--- START ---

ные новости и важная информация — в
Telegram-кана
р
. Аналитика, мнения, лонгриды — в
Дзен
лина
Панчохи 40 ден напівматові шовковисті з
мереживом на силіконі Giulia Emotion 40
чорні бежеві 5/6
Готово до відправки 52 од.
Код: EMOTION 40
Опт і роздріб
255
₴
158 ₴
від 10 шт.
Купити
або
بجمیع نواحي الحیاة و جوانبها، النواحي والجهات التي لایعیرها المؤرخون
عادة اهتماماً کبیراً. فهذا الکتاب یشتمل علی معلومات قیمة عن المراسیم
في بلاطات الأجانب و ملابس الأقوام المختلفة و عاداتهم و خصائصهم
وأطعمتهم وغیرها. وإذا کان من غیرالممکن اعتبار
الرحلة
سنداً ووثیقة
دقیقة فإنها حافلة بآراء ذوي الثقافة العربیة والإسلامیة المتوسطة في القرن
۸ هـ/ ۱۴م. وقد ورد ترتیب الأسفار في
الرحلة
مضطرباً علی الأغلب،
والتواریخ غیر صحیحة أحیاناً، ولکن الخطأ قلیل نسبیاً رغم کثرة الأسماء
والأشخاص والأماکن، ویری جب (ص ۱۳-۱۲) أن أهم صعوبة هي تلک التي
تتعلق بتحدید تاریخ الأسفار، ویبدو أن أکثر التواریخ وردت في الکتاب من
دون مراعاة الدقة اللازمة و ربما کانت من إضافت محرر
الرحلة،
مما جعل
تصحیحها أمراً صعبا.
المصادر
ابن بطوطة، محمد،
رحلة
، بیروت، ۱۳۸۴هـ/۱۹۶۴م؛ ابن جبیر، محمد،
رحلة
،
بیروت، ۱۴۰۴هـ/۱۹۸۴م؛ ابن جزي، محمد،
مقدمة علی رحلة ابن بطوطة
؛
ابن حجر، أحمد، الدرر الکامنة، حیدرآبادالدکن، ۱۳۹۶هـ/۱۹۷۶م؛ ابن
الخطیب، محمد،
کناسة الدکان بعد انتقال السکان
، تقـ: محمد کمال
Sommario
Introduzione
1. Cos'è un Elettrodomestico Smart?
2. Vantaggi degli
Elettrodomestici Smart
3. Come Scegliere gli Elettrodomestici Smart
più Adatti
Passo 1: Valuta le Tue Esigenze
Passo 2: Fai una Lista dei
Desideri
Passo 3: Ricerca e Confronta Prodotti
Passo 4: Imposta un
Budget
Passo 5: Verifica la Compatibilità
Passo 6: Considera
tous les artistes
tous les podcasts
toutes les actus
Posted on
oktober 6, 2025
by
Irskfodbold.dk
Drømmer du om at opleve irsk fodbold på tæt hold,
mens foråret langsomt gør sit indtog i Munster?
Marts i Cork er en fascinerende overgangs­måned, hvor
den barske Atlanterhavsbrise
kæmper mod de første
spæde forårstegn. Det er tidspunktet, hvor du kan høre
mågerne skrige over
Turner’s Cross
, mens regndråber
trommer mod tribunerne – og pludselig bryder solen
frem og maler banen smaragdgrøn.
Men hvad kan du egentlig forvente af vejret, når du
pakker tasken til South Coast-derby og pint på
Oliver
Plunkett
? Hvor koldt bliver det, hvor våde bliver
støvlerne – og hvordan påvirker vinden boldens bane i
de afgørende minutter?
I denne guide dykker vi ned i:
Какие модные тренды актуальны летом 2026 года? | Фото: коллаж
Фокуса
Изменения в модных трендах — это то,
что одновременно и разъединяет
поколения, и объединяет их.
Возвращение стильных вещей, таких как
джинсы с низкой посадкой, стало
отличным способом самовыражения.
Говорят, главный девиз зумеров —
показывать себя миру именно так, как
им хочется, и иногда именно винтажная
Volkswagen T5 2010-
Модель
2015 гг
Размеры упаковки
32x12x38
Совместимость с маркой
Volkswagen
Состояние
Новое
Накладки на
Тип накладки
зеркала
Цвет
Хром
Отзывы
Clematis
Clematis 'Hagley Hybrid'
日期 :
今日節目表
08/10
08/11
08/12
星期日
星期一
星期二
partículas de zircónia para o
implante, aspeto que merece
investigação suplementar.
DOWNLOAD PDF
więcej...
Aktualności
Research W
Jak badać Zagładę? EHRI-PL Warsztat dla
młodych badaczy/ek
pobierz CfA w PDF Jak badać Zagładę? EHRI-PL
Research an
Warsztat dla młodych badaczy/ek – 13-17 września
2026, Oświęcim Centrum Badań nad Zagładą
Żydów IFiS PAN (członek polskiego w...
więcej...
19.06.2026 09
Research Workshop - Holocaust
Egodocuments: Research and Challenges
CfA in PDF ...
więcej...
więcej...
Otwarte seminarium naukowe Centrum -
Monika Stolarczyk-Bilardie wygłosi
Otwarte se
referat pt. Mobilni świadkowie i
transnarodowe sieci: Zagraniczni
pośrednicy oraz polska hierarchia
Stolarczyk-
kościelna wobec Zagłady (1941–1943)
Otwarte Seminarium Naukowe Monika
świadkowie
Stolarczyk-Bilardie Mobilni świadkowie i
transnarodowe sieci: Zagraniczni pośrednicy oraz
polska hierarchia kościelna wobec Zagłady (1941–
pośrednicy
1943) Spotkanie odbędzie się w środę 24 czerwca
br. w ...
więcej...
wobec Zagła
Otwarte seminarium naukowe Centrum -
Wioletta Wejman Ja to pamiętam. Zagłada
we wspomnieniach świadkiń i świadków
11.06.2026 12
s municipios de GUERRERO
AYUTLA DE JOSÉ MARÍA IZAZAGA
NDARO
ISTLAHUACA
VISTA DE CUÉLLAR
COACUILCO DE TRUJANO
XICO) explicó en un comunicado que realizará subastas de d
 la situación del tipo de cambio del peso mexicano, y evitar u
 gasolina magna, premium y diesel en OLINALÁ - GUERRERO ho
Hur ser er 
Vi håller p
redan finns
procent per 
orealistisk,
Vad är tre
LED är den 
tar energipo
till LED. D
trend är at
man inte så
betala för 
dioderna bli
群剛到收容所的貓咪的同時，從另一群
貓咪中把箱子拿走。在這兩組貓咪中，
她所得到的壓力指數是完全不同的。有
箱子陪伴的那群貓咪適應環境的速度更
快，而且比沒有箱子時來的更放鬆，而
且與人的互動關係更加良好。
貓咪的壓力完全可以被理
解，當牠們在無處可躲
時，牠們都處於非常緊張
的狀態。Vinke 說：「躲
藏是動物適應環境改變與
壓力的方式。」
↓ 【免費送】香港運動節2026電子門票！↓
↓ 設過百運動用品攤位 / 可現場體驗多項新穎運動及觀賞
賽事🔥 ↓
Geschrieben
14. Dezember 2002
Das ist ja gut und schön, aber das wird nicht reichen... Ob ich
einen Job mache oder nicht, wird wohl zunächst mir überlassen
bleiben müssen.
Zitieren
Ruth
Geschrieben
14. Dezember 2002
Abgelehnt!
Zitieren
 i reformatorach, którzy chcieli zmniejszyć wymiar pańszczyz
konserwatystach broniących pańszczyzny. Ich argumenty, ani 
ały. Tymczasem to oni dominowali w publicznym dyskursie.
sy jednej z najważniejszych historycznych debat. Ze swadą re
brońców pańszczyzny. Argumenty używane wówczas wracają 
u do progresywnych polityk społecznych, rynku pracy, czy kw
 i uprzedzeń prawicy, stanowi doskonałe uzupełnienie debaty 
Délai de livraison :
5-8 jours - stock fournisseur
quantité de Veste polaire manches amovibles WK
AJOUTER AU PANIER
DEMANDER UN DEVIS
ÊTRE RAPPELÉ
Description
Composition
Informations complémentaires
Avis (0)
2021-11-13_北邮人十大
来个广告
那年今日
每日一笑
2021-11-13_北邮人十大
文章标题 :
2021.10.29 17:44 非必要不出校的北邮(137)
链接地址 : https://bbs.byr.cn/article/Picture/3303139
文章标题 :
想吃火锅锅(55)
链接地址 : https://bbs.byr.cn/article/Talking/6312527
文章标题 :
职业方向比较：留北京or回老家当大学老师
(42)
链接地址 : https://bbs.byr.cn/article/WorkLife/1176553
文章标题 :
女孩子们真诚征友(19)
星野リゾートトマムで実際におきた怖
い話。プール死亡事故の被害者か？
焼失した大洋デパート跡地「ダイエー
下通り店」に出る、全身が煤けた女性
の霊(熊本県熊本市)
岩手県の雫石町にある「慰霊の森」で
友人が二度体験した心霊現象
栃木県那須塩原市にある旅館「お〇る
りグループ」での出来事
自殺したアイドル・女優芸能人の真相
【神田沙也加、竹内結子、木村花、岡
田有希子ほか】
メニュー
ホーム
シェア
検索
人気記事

--- END ---

Among the entries above, locate the lines containing "1943) Spotkanie odbędzie" and "Vi håller p", and transcribe exactly those two lines and all lines between.

1943) Spotkanie odbędzie się w środę 24 czerwca
br. w ...
więcej...
wobec Zagła
Otwarte seminarium naukowe Centrum -
Wioletta Wejman Ja to pamiętam. Zagłada
we wspomnieniach świadkiń i świadków
11.06.2026 12
s municipios de GUERRERO
AYUTLA DE JOSÉ MARÍA IZAZAGA
NDARO
ISTLAHUACA
VISTA DE CUÉLLAR
COACUILCO DE TRUJANO
XICO) explicó en un comunicado que realizará subastas de d
 la situación del tipo de cambio del peso mexicano, y evitar u
 gasolina magna, premium y diesel en OLINALÁ - GUERRERO ho
Hur ser er 
Vi håller p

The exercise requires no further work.